§ **WHAT THE TASK REQUIRES**
Find the line with "At what (x,y)" in the data below. Repeat it and every line after it exactly, but not the pictures.

Start of INPUT RECORDS

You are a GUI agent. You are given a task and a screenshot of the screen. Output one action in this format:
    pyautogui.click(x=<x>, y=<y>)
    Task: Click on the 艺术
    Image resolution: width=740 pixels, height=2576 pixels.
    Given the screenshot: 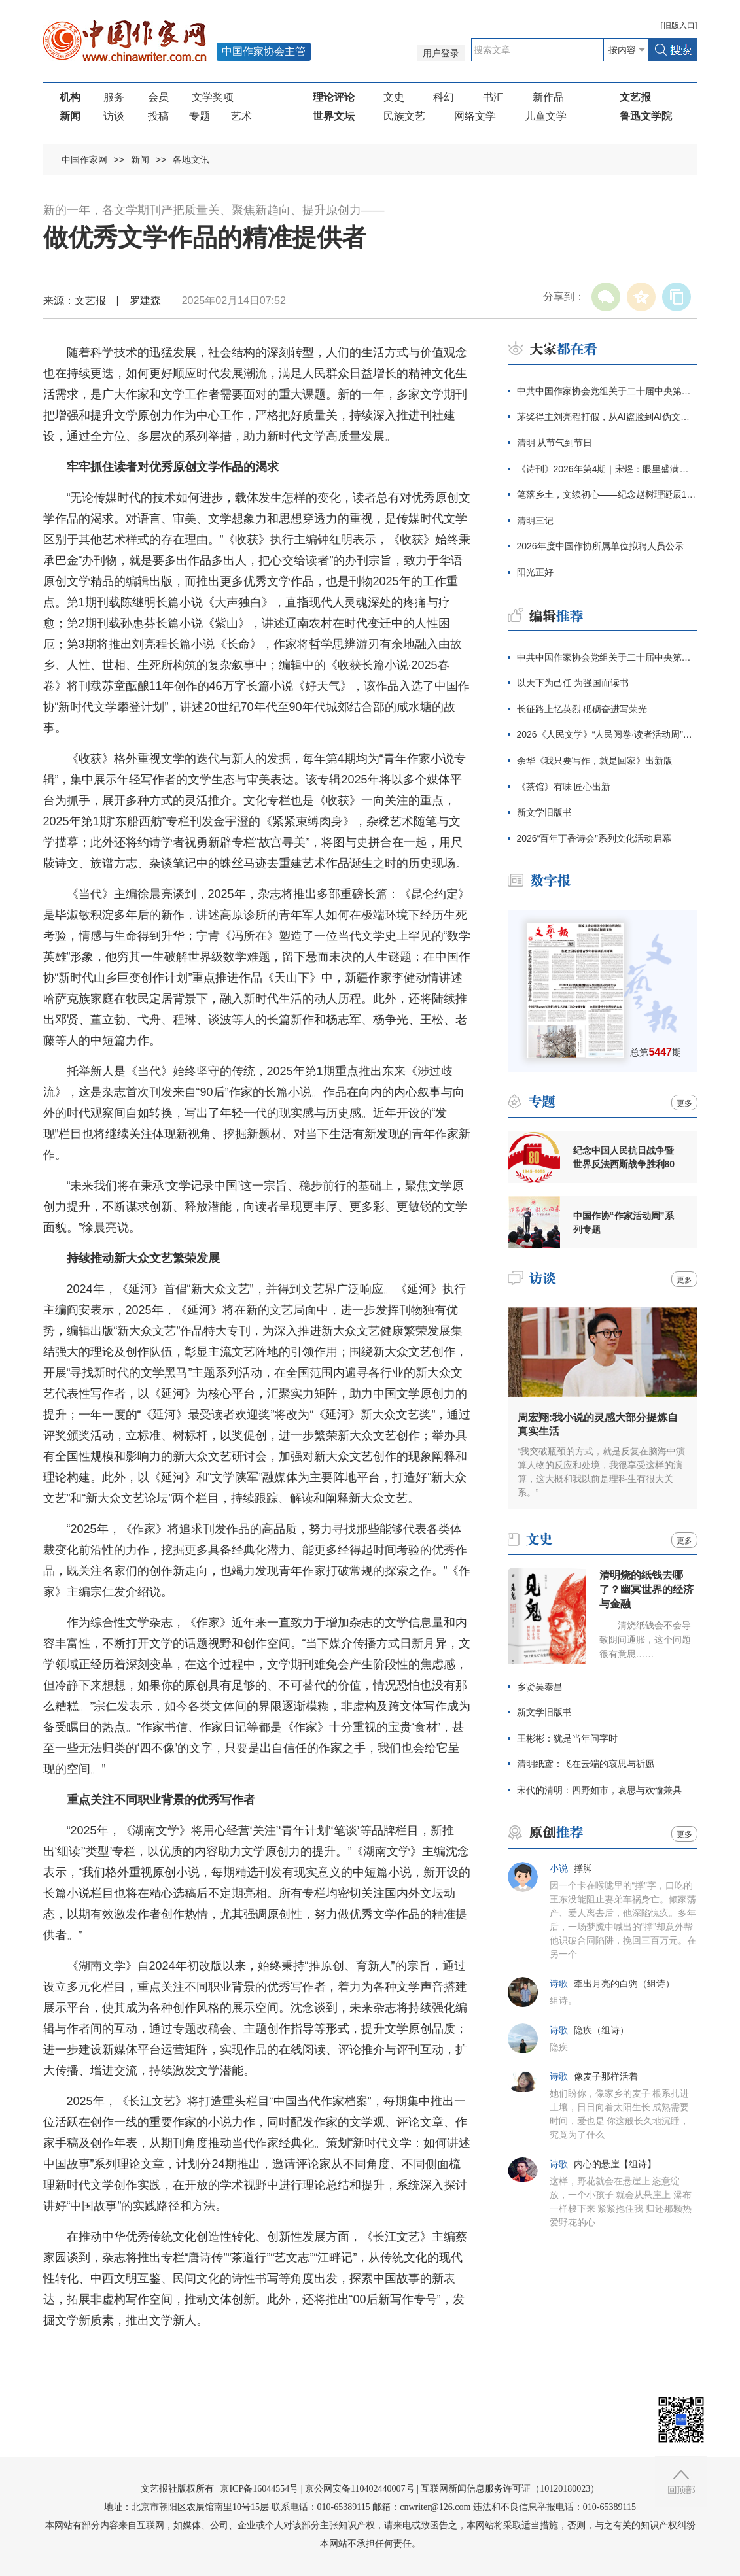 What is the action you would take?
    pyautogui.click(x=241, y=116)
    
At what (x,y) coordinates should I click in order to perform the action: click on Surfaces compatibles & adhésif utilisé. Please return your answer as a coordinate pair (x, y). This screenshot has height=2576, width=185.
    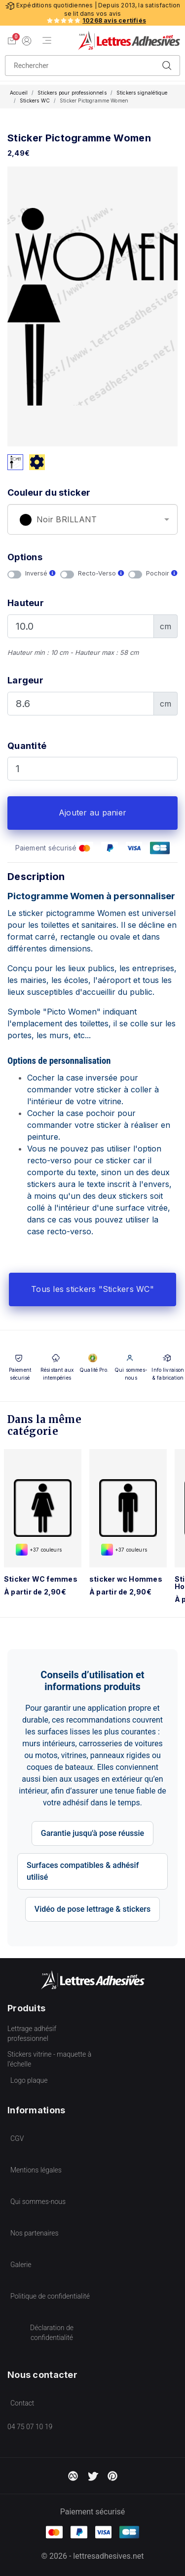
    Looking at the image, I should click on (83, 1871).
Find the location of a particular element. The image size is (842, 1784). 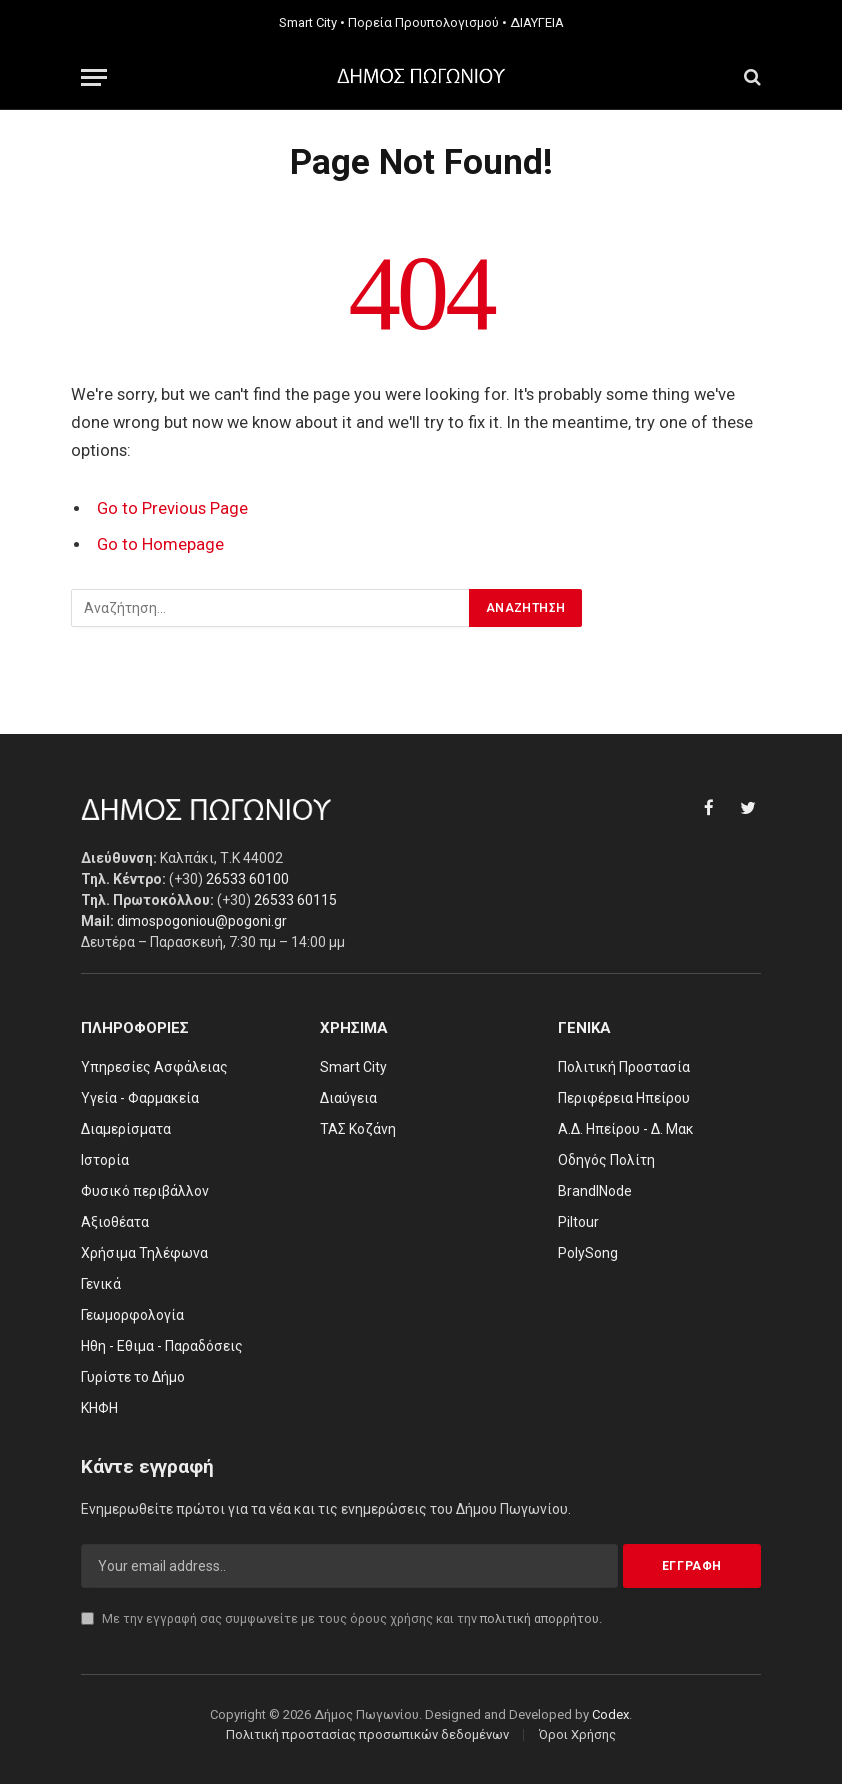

End of INPUT RECORDS

§ **EXERCISE ANSWER**
At what (x,y) coordinates should I click in order to perform the action: click on Surfaces compatibles & adhésif utilisé. Please return your answer as a coordinate pair (x, y). This screenshot has height=2576, width=185.
    Looking at the image, I should click on (83, 1871).
Find the location of a particular element. The image size is (842, 1784). 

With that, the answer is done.